• _WHAT NEEDS TO BE DONE_: Your answer should hold each line of the material that contains the word "Pitch".

• _PROVIDED MATERIAL_:
________
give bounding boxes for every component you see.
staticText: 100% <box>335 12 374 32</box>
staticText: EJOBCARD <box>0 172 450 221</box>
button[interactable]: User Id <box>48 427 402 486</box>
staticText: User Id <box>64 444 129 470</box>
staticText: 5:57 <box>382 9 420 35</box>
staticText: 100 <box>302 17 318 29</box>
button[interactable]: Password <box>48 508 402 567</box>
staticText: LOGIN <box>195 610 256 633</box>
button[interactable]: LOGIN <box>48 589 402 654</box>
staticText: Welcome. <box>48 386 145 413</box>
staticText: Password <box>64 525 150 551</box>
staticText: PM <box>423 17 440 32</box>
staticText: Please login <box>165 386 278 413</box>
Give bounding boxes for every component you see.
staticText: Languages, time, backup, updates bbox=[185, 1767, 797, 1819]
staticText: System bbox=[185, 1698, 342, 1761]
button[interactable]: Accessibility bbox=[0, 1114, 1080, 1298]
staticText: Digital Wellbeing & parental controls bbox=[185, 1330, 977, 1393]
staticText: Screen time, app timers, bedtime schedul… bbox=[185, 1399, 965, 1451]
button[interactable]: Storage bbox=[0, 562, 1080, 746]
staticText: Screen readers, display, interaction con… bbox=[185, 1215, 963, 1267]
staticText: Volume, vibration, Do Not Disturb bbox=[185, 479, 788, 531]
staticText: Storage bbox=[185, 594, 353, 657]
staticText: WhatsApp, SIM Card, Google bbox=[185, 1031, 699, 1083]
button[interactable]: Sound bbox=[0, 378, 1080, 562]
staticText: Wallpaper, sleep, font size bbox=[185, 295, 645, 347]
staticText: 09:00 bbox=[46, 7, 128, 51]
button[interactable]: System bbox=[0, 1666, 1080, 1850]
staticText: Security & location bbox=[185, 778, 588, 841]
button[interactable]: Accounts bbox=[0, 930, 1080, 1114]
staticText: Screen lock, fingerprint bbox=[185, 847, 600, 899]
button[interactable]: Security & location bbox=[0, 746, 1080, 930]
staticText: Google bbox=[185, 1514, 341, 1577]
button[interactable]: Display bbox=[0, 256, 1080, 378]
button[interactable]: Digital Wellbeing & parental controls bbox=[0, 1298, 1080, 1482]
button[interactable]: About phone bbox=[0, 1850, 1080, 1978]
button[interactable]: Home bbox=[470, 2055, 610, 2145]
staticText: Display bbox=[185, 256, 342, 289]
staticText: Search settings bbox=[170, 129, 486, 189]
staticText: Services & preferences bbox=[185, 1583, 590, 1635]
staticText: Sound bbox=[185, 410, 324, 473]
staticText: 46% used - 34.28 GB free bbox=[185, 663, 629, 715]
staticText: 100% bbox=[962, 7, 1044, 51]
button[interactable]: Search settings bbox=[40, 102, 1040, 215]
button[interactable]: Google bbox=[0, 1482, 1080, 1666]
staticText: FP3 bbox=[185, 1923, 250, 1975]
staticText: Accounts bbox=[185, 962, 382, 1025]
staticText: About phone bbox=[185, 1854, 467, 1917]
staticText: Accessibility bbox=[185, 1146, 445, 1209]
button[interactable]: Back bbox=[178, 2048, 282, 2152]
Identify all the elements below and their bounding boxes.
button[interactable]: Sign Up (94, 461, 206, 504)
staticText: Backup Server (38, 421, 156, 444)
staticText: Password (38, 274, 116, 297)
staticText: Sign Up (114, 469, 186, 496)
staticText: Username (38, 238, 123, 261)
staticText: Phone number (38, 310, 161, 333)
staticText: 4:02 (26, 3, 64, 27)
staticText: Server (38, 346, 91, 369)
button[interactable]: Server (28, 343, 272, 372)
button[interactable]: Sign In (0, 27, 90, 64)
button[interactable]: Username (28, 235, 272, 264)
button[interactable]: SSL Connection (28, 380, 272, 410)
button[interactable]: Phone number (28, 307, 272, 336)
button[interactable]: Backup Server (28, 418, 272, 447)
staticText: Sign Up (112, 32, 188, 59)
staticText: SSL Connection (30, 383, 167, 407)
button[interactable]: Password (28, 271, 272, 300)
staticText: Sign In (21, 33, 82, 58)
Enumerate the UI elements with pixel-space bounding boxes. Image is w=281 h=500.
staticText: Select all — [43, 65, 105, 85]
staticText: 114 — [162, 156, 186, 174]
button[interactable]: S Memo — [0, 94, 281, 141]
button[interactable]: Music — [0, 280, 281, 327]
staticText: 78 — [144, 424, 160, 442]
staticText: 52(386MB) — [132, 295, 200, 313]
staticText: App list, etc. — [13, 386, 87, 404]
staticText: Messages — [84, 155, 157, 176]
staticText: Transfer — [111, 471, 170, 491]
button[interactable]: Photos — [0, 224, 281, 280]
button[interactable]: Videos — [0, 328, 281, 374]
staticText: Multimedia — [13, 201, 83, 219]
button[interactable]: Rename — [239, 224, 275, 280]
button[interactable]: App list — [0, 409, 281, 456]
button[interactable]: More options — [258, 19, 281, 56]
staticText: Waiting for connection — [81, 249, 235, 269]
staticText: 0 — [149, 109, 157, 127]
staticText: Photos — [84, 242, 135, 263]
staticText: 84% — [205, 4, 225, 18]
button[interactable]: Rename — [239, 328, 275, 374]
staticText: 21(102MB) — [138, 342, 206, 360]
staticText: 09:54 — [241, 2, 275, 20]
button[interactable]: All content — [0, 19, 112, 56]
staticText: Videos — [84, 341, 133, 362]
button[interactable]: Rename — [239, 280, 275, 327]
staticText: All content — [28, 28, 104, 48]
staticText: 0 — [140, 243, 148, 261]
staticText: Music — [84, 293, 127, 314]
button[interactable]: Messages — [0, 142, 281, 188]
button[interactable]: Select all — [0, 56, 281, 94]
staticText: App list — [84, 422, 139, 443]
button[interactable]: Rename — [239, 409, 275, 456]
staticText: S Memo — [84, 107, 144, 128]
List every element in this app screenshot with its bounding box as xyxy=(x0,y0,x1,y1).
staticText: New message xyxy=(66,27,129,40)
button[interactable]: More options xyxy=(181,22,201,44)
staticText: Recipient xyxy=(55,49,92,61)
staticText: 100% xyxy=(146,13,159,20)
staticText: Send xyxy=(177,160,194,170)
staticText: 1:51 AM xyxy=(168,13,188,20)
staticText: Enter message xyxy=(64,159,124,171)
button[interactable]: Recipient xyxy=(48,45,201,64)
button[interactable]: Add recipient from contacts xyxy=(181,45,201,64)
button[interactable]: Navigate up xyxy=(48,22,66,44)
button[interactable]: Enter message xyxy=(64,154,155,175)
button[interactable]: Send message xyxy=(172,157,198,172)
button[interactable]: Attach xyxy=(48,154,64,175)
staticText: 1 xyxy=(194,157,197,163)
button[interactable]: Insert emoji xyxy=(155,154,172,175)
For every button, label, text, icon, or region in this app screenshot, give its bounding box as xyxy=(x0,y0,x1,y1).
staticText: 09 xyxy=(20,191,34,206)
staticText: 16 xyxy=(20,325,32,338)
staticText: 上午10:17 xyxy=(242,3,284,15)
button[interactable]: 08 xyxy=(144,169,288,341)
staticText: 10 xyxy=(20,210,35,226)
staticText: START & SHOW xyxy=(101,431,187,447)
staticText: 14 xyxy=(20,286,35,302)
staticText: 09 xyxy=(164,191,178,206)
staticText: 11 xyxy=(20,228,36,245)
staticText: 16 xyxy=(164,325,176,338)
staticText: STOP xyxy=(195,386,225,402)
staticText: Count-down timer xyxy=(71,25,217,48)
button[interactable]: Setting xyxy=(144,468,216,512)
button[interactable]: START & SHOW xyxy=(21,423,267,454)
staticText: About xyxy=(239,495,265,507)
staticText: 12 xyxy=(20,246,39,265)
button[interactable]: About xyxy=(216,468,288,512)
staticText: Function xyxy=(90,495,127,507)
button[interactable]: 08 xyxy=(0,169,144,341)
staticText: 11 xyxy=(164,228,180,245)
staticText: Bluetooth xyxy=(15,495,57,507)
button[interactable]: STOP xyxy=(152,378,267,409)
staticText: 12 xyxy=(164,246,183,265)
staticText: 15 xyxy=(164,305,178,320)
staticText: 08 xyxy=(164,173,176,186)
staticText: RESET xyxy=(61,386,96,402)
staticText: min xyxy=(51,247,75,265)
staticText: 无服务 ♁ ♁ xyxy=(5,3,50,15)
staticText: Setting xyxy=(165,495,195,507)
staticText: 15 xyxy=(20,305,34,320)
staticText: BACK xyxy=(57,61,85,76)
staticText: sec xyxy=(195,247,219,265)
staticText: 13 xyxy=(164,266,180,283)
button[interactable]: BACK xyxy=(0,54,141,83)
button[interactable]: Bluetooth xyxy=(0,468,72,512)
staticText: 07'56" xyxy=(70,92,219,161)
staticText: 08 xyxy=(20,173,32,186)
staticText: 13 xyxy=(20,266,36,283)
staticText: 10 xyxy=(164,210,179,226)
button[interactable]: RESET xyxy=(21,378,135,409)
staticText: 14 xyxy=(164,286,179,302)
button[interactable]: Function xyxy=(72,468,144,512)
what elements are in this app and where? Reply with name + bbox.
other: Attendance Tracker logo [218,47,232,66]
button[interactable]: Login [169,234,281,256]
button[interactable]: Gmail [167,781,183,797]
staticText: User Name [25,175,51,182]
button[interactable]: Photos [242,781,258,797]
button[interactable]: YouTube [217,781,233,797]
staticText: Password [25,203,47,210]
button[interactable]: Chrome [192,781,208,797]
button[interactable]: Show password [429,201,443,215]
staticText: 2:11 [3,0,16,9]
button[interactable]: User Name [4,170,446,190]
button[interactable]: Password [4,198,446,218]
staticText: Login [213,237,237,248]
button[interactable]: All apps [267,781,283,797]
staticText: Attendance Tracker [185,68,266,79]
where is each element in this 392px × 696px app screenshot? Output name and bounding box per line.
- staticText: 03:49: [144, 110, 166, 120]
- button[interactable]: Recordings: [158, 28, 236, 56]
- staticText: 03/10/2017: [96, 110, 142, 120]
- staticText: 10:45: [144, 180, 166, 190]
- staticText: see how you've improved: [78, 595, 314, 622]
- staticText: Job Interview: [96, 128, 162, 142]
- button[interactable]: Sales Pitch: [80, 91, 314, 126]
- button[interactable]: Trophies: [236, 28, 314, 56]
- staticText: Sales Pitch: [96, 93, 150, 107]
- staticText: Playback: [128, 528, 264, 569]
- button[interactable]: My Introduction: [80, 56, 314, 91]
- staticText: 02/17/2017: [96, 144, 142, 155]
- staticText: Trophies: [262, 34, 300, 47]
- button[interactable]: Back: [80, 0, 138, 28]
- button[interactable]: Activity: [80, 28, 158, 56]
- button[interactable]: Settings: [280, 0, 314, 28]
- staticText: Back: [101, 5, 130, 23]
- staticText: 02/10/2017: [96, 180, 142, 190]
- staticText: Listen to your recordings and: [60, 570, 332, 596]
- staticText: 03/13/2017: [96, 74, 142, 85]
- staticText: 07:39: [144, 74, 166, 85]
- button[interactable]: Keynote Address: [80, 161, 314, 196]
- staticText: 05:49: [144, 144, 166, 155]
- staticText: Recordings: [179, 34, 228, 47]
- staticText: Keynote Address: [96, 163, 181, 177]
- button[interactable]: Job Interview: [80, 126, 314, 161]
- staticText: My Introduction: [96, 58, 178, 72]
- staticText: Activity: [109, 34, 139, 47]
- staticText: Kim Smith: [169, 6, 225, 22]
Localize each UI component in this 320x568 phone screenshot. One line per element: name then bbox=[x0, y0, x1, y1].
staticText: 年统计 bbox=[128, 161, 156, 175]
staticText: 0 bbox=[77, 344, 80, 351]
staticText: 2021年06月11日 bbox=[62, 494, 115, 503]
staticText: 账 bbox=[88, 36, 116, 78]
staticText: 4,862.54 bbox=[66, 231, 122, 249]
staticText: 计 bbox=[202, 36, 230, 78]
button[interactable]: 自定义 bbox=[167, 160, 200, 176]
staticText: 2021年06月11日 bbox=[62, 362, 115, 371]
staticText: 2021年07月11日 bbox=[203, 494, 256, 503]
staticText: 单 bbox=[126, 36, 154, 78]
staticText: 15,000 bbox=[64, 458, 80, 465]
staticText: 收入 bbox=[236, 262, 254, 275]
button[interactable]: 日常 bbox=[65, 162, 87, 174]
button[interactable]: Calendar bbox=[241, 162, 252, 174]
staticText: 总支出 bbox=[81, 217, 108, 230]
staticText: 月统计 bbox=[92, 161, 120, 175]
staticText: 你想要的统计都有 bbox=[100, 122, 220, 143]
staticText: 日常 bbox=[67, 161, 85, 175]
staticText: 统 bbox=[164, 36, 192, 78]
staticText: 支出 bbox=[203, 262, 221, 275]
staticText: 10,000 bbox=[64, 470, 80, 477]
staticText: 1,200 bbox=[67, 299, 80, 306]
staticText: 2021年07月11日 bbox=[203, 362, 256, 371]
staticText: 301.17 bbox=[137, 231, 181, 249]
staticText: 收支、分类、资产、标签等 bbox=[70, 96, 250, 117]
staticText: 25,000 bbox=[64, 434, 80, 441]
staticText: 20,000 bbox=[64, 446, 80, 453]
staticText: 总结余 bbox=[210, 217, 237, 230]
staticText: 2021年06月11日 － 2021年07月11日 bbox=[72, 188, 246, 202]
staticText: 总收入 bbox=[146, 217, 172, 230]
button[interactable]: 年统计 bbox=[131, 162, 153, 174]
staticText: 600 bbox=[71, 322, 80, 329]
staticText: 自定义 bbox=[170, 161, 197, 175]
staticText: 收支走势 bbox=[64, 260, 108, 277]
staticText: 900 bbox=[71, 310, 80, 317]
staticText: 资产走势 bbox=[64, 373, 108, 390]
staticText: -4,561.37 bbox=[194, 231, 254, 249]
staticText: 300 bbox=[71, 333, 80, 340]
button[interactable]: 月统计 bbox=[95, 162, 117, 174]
________
• _RESULT_:
- button[interactable]: Sales Pitch: [80, 91, 314, 126]
- staticText: Sales Pitch: [96, 93, 150, 107]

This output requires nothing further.